AF101

American Facts 101

History and civics

Rutherford B. Hayes

Rutherford B. Hayes used the disputed election of 1876 and the presidency that followed to shape civil service reform and the end of Reconstruction in the Gilded Age.

Born October 4, 1822 / Died January 17, 1893

On October 4, 1822, in Delaware, Ohio, Rutherford B. Hayes was born into a family that steered him toward education and law. He graduated from Kenyon College in 1842, studied at Harvard Law School, and built a legal career in Cincinnati that included antislavery and reform circles. Civil War service later gave him the reputation that pushed him into higher politics.

Hayes rose as a Union officer, served in Congress and as governor of Ohio, and then won the presidency through the fiercely contested election of 1876. The Electoral Commission and Compromise of 1877 placed him in office while effectively ending federal enforcement of Reconstruction in the South. In office he also promoted civil service reform and tried to limit the power of the Republican patronage machine.

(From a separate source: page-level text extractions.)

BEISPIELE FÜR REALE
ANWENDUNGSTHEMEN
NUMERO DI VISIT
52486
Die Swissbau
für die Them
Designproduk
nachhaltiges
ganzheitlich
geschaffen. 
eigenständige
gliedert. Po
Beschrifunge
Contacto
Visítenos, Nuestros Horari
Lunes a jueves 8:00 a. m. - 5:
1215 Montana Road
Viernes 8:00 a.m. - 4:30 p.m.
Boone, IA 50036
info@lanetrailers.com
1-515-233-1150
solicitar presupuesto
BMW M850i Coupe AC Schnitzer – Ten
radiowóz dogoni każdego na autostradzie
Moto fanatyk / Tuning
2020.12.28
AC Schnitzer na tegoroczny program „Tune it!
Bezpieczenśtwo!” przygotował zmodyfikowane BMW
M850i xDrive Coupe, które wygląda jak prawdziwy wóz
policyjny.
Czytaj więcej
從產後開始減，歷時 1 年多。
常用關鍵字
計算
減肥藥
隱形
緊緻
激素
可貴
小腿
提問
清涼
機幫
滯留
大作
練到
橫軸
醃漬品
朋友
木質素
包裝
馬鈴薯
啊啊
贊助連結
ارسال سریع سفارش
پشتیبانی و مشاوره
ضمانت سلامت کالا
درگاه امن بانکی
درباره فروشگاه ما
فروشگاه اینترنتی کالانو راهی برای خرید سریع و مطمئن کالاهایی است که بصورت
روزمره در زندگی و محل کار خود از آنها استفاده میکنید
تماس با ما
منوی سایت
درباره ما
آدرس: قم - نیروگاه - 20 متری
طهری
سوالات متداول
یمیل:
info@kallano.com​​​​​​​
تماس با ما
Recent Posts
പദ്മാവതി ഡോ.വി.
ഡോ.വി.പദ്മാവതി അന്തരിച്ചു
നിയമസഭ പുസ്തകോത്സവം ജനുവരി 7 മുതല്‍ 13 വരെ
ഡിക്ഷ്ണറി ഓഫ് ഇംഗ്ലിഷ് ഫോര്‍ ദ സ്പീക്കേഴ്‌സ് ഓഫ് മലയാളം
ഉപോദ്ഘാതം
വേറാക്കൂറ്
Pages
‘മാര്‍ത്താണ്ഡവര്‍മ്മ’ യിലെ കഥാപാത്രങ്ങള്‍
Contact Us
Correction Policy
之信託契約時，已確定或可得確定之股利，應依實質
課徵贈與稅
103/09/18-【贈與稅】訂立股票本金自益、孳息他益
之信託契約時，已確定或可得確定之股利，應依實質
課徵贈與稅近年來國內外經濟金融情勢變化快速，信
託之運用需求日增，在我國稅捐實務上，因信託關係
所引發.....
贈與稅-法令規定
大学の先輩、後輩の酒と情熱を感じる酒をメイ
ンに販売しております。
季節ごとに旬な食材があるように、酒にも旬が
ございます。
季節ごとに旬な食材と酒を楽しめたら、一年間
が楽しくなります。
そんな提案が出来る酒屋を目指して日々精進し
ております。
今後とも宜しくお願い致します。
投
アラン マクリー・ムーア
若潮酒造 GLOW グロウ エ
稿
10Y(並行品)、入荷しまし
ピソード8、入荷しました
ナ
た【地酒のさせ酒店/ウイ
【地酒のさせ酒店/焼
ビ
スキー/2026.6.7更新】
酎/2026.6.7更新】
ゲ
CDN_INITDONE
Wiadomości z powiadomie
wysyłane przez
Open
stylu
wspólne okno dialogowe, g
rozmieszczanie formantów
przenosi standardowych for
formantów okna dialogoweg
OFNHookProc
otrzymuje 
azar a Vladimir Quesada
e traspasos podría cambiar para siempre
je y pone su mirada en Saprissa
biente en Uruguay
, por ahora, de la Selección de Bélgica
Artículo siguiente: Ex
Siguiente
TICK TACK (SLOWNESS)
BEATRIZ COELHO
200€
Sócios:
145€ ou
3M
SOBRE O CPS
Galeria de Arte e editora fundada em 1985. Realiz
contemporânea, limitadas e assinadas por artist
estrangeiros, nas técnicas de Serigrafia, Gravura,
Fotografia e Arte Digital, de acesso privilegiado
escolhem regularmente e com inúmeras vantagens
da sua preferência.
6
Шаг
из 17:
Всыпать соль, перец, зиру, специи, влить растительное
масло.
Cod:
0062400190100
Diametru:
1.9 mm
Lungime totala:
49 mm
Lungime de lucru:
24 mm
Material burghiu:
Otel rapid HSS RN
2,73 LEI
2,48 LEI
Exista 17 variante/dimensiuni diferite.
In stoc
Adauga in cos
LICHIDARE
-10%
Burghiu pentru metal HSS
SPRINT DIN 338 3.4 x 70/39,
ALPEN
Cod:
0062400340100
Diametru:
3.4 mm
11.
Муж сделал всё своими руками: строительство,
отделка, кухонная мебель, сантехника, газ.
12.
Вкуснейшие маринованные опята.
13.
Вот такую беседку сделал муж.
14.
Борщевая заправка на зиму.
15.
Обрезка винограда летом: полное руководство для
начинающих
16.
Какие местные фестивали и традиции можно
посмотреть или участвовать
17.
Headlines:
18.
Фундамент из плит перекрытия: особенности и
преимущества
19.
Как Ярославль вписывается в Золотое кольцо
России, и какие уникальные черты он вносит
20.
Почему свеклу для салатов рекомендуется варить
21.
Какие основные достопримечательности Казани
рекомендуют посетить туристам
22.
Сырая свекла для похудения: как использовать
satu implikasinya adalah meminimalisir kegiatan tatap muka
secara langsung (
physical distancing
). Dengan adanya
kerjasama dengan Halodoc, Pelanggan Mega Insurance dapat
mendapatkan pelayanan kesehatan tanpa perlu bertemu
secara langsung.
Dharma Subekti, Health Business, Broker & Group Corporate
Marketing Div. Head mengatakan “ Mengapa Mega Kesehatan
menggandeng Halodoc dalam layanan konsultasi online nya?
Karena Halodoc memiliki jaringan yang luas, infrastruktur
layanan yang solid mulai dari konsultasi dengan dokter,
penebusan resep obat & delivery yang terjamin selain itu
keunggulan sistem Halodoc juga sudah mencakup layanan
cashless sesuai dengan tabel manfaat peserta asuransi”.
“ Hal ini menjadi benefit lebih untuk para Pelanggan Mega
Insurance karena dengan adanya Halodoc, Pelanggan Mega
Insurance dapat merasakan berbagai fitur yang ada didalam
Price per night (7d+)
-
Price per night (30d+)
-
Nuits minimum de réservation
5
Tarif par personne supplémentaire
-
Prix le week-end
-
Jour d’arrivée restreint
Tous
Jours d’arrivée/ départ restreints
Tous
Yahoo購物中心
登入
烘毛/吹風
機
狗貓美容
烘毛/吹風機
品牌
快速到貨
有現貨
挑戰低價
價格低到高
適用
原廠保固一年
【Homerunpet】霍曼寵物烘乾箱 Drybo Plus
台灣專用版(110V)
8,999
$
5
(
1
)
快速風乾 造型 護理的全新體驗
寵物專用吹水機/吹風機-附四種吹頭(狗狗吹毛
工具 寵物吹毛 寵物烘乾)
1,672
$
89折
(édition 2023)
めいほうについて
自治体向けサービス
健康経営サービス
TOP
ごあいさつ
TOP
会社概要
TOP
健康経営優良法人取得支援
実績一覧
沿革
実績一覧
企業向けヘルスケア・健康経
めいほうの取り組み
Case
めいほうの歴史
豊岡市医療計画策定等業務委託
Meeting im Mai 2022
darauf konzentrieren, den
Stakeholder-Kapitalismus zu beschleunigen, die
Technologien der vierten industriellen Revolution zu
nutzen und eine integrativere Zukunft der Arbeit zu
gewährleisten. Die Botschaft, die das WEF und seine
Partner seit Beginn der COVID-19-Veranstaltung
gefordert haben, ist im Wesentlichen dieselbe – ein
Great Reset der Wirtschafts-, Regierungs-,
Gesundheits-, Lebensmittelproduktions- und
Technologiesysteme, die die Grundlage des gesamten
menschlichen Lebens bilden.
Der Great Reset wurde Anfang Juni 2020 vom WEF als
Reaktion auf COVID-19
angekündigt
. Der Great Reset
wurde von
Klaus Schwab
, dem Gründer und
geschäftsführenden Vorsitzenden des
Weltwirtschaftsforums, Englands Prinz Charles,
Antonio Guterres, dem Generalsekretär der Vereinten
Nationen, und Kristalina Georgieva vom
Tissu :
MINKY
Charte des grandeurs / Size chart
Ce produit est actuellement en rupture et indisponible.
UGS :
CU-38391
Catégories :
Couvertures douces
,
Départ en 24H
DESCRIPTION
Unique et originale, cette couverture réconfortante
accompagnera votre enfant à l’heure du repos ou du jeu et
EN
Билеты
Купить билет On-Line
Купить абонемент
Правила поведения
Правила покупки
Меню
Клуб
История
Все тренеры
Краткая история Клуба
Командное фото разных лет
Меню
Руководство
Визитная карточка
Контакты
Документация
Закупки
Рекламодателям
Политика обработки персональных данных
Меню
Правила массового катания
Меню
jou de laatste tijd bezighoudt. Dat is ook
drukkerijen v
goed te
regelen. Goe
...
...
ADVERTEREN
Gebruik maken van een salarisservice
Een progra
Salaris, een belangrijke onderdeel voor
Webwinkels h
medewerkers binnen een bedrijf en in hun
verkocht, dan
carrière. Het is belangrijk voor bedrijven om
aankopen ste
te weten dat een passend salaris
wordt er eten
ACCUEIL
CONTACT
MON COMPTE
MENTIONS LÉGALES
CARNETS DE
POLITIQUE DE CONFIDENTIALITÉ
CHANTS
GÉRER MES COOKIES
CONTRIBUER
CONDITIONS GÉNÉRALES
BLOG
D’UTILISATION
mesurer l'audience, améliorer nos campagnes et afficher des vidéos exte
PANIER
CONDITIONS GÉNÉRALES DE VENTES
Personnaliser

Hayes's accession became inseparable from the political settlement that opened the door to Jim Crow and the long retreat from Reconstruction. His reform efforts also fed later legislation such as the Pendleton Civil Service Act, which carried forward the struggle against patronage politics.

Key Contributions

  • He served as Cincinnati's city solicitor from 1858 to 1861 and was known as a staunch abolitionist who defended refugee slaves in court proceedings.
  • At the start of the Civil War, Hayes left a fledgling political career to join the Union army.
  • He was wounded five times, most seriously at the Battle of South Mountain in 1862.